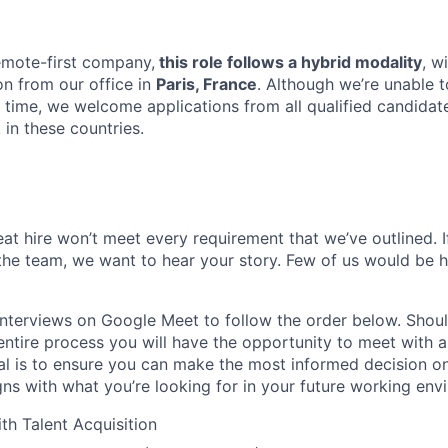
emote-first company,
this role follows a hybrid modality
, w
n from our office in
Paris, France
. Although we’re unable t
s time, we welcome applications from all qualified candidat
in these countries.
at hire won’t meet every requirement that we’ve outlined. 
 the team, we want to hear your story. Few of us would be 
nterviews on Google Meet to follow the order below. Shoul
ntire process you will have the opportunity to meet with a
l is to ensure you can make the most informed decision on 
gns with what you’re looking for in your future working env
th Talent Acquisition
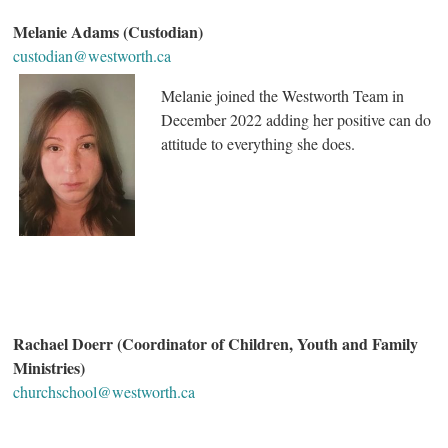
Melanie Adams (Custodian)
custodian@westworth.ca
Melanie joined the Westworth Team in
December 2022 adding her positive can do
attitude to everything she does.
Rachael Doerr (Coordinator of Children, Youth and Family
Ministries)
churchschool@westworth.ca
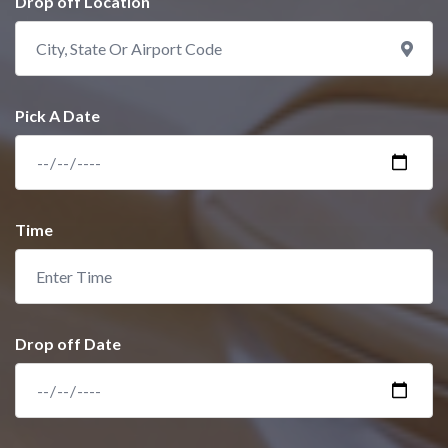
Drop off Location
Pick A Date
Time
Drop off Date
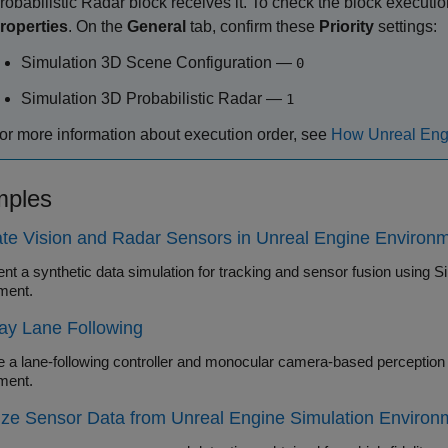
robabilistic Radar
block receives it. To check the block execution
roperties
. On the
General
tab, confirm these
Priority
settings:
Simulation 3D Scene Configuration
—
0
Simulation 3D Probabilistic Radar
—
1
or more information about execution order, see
How Unreal Engi
ples
te Vision and Radar Sensors in Unreal Engine Environ
nt a synthetic data simulation for tracking and sensor fusion using S
ment.
ay Lane Following
 lane-following controller and monocular camera-based perception algorithm in the Unreal Eng
ment.
ize Sensor Data from Unreal Engine Simulation Environ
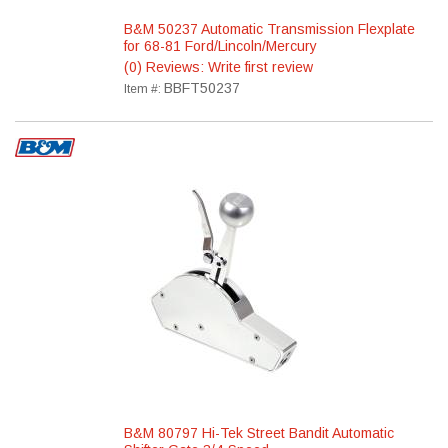
B&M 50237 Automatic Transmission Flexplate
for 68-81 Ford/Lincoln/Mercury
(0) Reviews: Write first review
BBFT50237
Item #:
B&M 80797 Hi-Tek Street Bandit Automatic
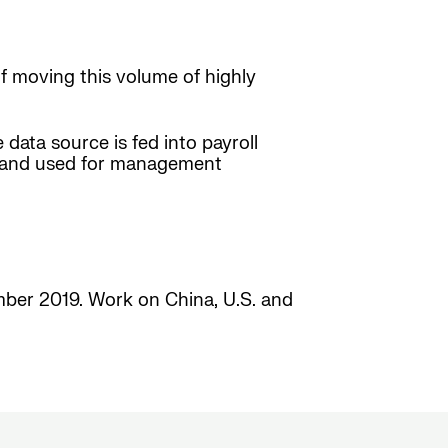
f moving this volume of highly
 data source is fed into payroll
zed and used for management
ember 2019. Work on China, U.S. and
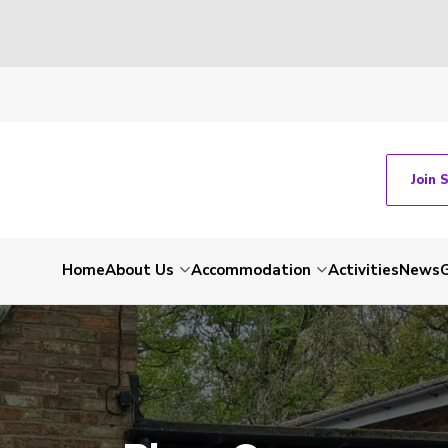
Join 
Home
About Us
Accommodation
Activities
News
G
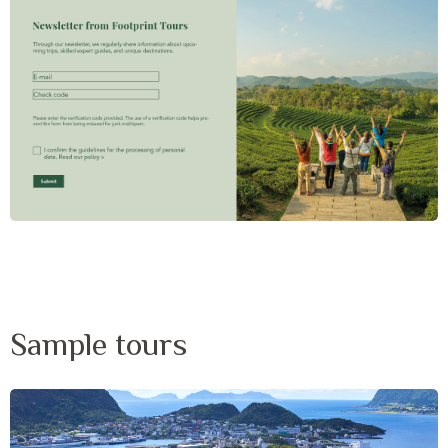
Sample tours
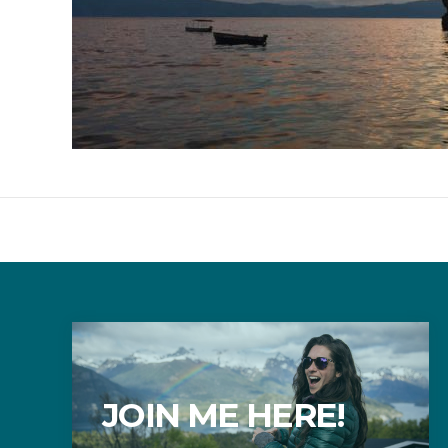
JOIN ME HERE!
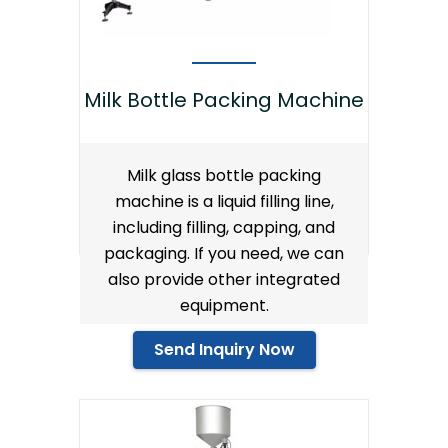
Milk Bottle Packing Machine
Milk glass bottle packing
machine is a liquid filling line,
including filling, capping, and
packaging. If you need, we can
also provide other integrated
equipment.
Send Inquiry Now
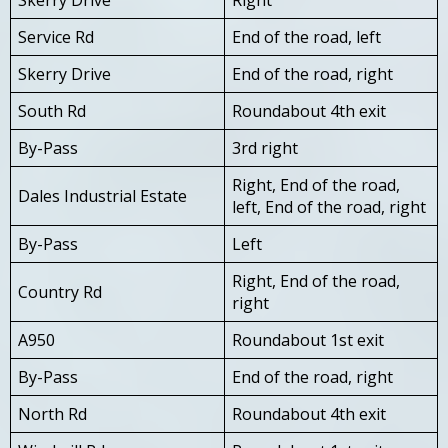
Service Rd
End of the road, left
Skerry Drive
End of the road, right
South Rd
Roundabout 4th exit
By-Pass
3rd right
Right, End of the road,
Dales Industrial Estate
left, End of the road, right
By-Pass
Left
Right, End of the road,
Country Rd
right
A950
Roundabout 1st exit
By-Pass
End of the road, right
North Rd
Roundabout 4th exit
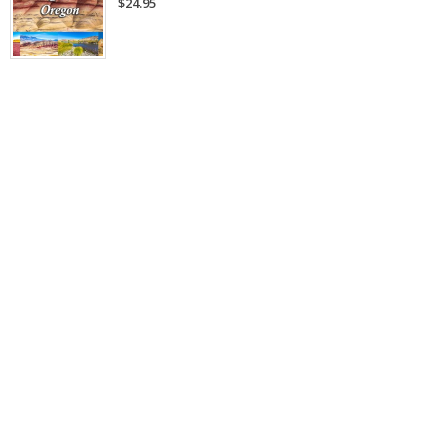
$24.95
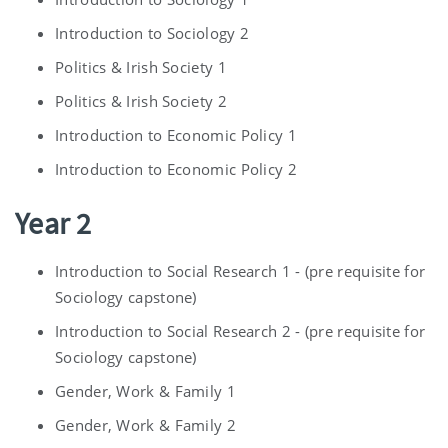
Introduction to Sociology 2
Politics & Irish Society 1
Politics & Irish Society 2
Introduction to Economic Policy 1
Introduction to Economic Policy 2
Year 2
Introduction to Social Research 1 - (pre requisite for
Sociology capstone)
Introduction to Social Research 2 - (pre requisite for
Sociology capstone)
Gender, Work & Family 1
Gender, Work & Family 2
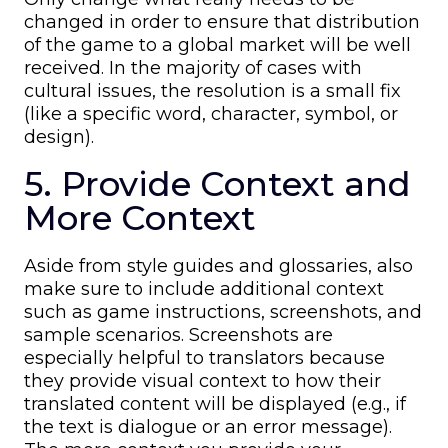
changed in order to ensure that distribution
of the game to a global market will be well
received. In the majority of cases with
cultural issues, the resolution is a small fix
(like a specific word, character, symbol, or
design).
5. Provide Context and
More Context
Aside from style guides and glossaries, also
make sure to include additional context
such as game instructions, screenshots, and
sample scenarios. Screenshots are
especially helpful to translators because
they provide visual context to how their
translated content will be displayed (e.g., if
the text is dialogue or an error message).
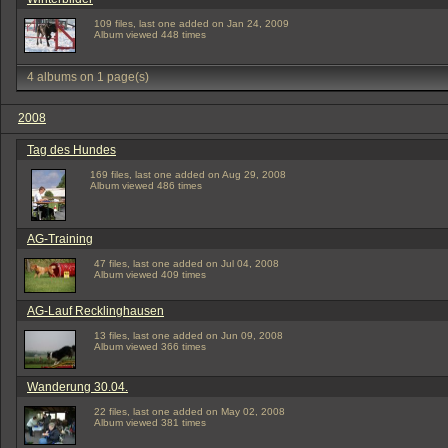
109 files, last one added on Jan 24, 2009
Album viewed 448 times
4 albums on 1 page(s)
2008
Tag des Hundes
169 files, last one added on Aug 29, 2008
Album viewed 486 times
AG-Training
47 files, last one added on Jul 04, 2008
Album viewed 409 times
AG-Lauf Recklinghausen
13 files, last one added on Jun 09, 2008
Album viewed 366 times
Wanderung 30.04.
22 files, last one added on May 02, 2008
Album viewed 381 times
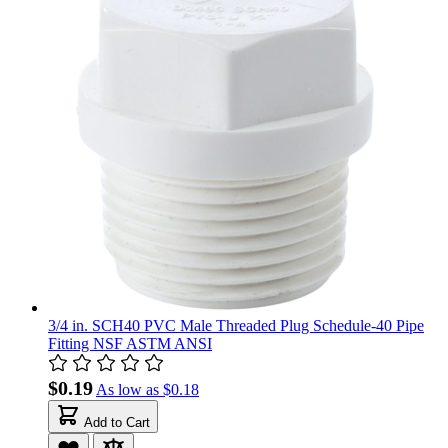
3/4 in. SCH40 PVC Male Threaded Plug Schedule-40 Pipe
Fitting NSF ASTM ANSI
$0.19
As low as
$0.18
Add to Cart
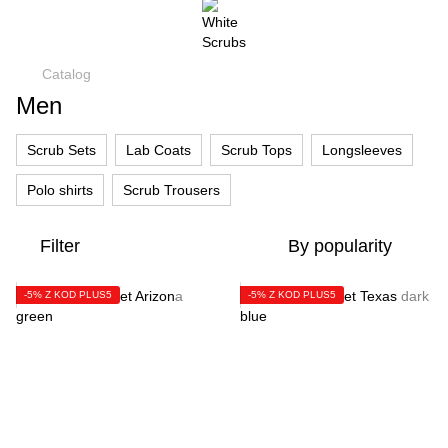
Catalog
Men
Scrub Sets
Lab Coats
Scrub Tops
Longsleeves
Polo shirts
Scrub Trousers
Filter
By popularity
-5% Z KOD PLUS5
-5% Z KOD PLUS5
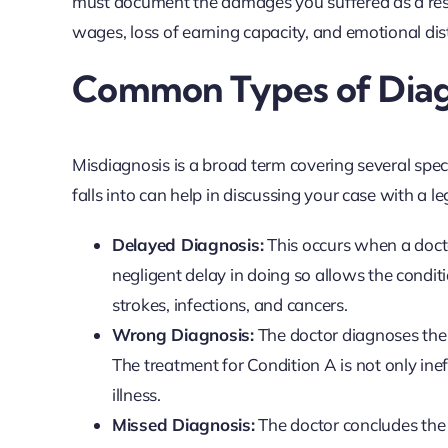
must document the damages you suffered as a result
wages, loss of earning capacity, and emotional dis
Common Types of Diagn
Misdiagnosis is a broad term covering several spec
falls into can help in discussing your case with a le
Delayed Diagnosis:
This occurs when a docto
negligent delay in doing so allows the conditio
strokes, infections, and cancers.
Wrong Diagnosis:
The doctor diagnoses the 
The treatment for Condition A is not only ine
illness.
Missed Diagnosis:
The doctor concludes the pa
------------------------
### [Requirement]
Leave out the pictures, then repeat the listing above exactly from its first line to the line with "l is to ensure", inclusive.

### [Response area]
emote-first company,
this role follows a hybrid modality
, w
n from our office in
Paris, France
. Although we’re unable t
s time, we welcome applications from all qualified candidat
in these countries.
at hire won’t meet every requirement that we’ve outlined. 
 the team, we want to hear your story. Few of us would be 
nterviews on Google Meet to follow the order below. Shoul
ntire process you will have the opportunity to meet with a
l is to ensure you can make the most informed decision on 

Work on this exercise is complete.